Even most of us who love words have probably not given much thought to how dictionaries are written, how somebody decides which new words make the cut, which new meanings are made "official." The book jacket tells us that among her interesting jobs, first-time novelist Emily Arsenault has worked as a lexicographer. In The Broken Teaglass, she offers a fascinating and often amusing glimpse into the arcane world of those who spend their days fretting over fine shades of meaning and composing definitions.
Billy Webb, fresh out of college with a not particularly marketable B.A. in philosophy, at first feels fortunate to have landed a job with Samuelson, even if it means he must live in a small, out-of-the way Massachusetts town.
After several days laboring alone and mostly in silence in a cubicle, he also feels a little lonely.
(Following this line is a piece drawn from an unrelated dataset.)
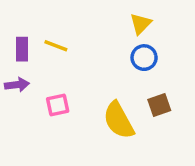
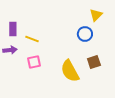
yellow triangle: (141, 24) -> (96, 15), moved
yellow line: (56, 46) -> (32, 39), moved

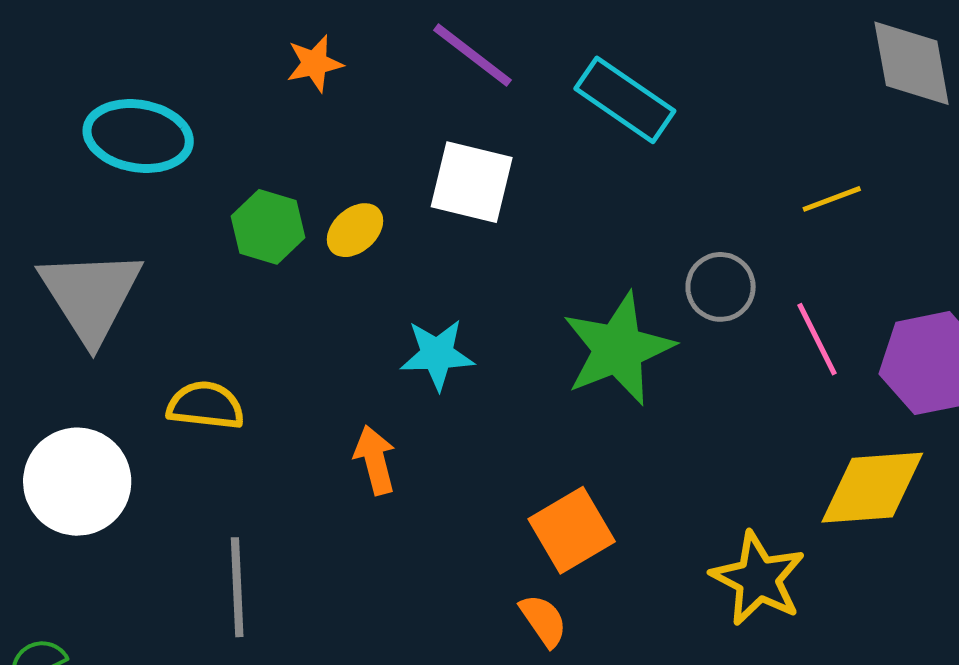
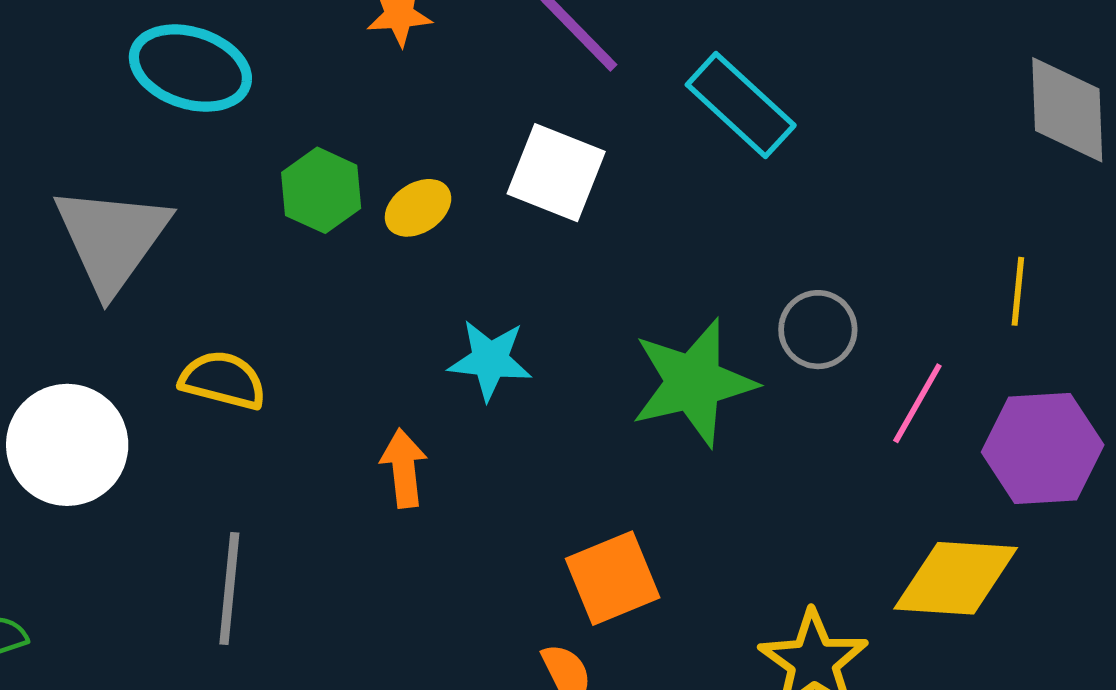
yellow line: (832, 199) -> (1018, 291), moved, turned -72
pink line: (817, 339) -> (917, 403), turned 48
So when Mona Minot, a young and reasonably attractive fellow editor, tells him about an intriguing discovery she's made among the files of millions of "cits," Billy feigns interest.
Editors at Samuelson spend an hour or so a day reading published materials in search of new words or usages, or anything else "notable." Whenever they find something that might be useful, they type up the "citation" or "cit" with the word in context. Editors review the "cits" when making decisions about what goes into the next edition of a dictionary.
Mona has found several cits that are unusually long and that all seem to be excerpts from a book called The Broken Teaglass. But there is no record of any such book ever having been published.
The cits sound as though they are about people who work at Samuelson. At first Mona thinks that an employee or former employee has been having a little fun. But the more Broken Teaglass cits she and Billy find, the more the cits begin to read as though they're talking about something that really happened -- something bad.
Soon, Billy gets at least as caught up in the mystery as Mona is. They spend most of their spare time searching for more cits and trying to make sense of them, sometimes alone and sometimes together. Because they find the cits in random order, what each means individually only gradually becomes clearer and contributes to their understanding of the whole story.
By the time Billy comes to what he believes is the final understanding, his years of studying philosophy are put to good use.
Billy, Mona and the supporting cast at Samuelson are well drawn, very human characters, even if they do spend hours pondering evolving definitions. The reader learns not only about what happened with The Broken Teaglass, but also that Billy is not just a simple, polite, pleasing young man starting out in his first job. The Broken Teaglass shows that human beings, like words and mysteries, have hidden layers waiting to be revealed, and that life has layers of truth.